The energy in NYC was amazing.  Walking through Manhattan on the last day of competition gave me a inkling of the culture and activities in the Big Apple.  We walked through the city, taking a 4.5 hour trip across the Brooklyn Bridge, down to the south tip of Manhattan, then up to Times Square.  The first thing I noticed while walking through the city was the massive size of everything in the city.  Concrete jungle only begins to describe the experience.  In the small moments when you can peek past the close quarters buildings, the view you are greeted with is one of more buildings in the distance.

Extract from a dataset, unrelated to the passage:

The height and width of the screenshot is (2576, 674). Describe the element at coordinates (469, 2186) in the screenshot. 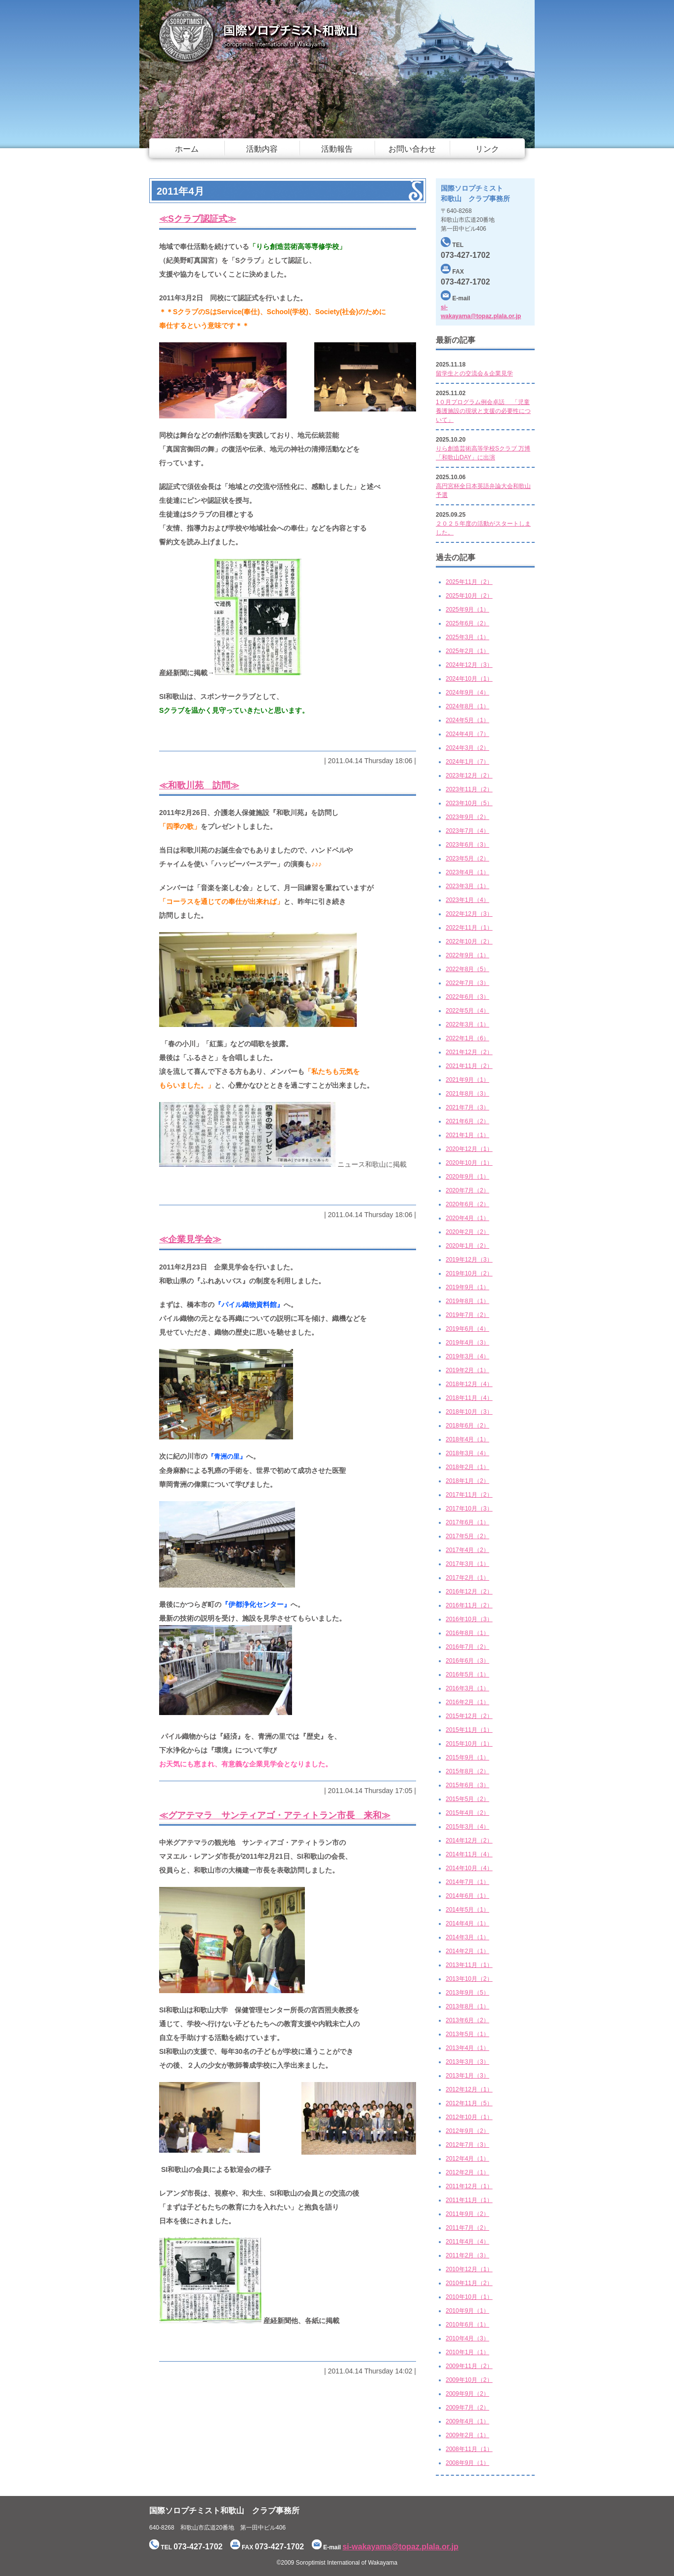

Another thing which stood out about NYC was the energy and business of every corner of the city.  Tourists made up a lot of the buzz of the areas we visited, but there was a constant bustle of people going to and from locations.  In areas such as Washington Square Park there were plenty of people skating and socializing in the park.  Plus, I almost wandered into a ongoing movie scene because I wasn't paying enough attention.

As a final word about NYC, the food was amazing.  Walking through NYC you see the thousands of food joints available in the city.  We didn't have much time to explore the food, but I was able to eat some good ramen and pizza while I was in the city.  Needless to say this leaves a lot of opportunity to explore further in the future.

Unfortunately, we only had around 10 hours to explore the city and food due to competition obligations.  The experience was a good taste of what NYC had to offer, and I definitely plan to return for a vacation.